Stored data
◇ ◇ ◇ ◇

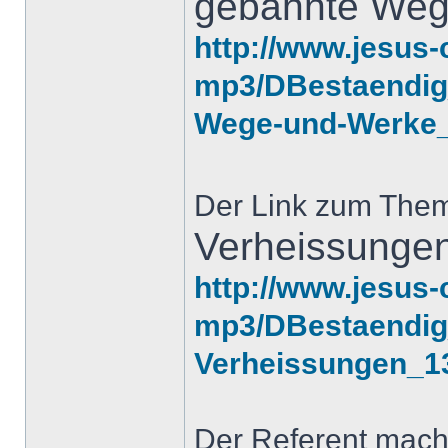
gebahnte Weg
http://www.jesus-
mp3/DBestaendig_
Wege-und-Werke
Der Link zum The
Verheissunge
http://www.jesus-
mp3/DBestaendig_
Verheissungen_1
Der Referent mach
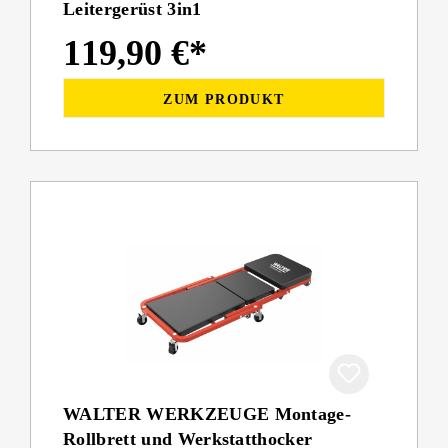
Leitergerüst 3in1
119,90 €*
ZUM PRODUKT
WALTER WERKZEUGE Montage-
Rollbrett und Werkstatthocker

◇ ◇ ◇ ◇

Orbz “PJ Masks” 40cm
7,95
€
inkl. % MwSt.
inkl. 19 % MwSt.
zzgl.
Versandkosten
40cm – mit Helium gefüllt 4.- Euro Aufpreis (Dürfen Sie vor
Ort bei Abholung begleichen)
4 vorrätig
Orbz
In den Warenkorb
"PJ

◇ ◇ ◇ ◇

Out of the records above, please copy exactly the lines from the line with "Verheissungen_1" up to and including the line with "Rollbrett und Werkstatthocker", minus the pictures.

Verheissungen_1
Der Referent mach
Leitergerüst 3in1
119,90 €*
ZUM PRODUKT
WALTER WERKZEUGE Montage-
Rollbrett und Werkstatthocker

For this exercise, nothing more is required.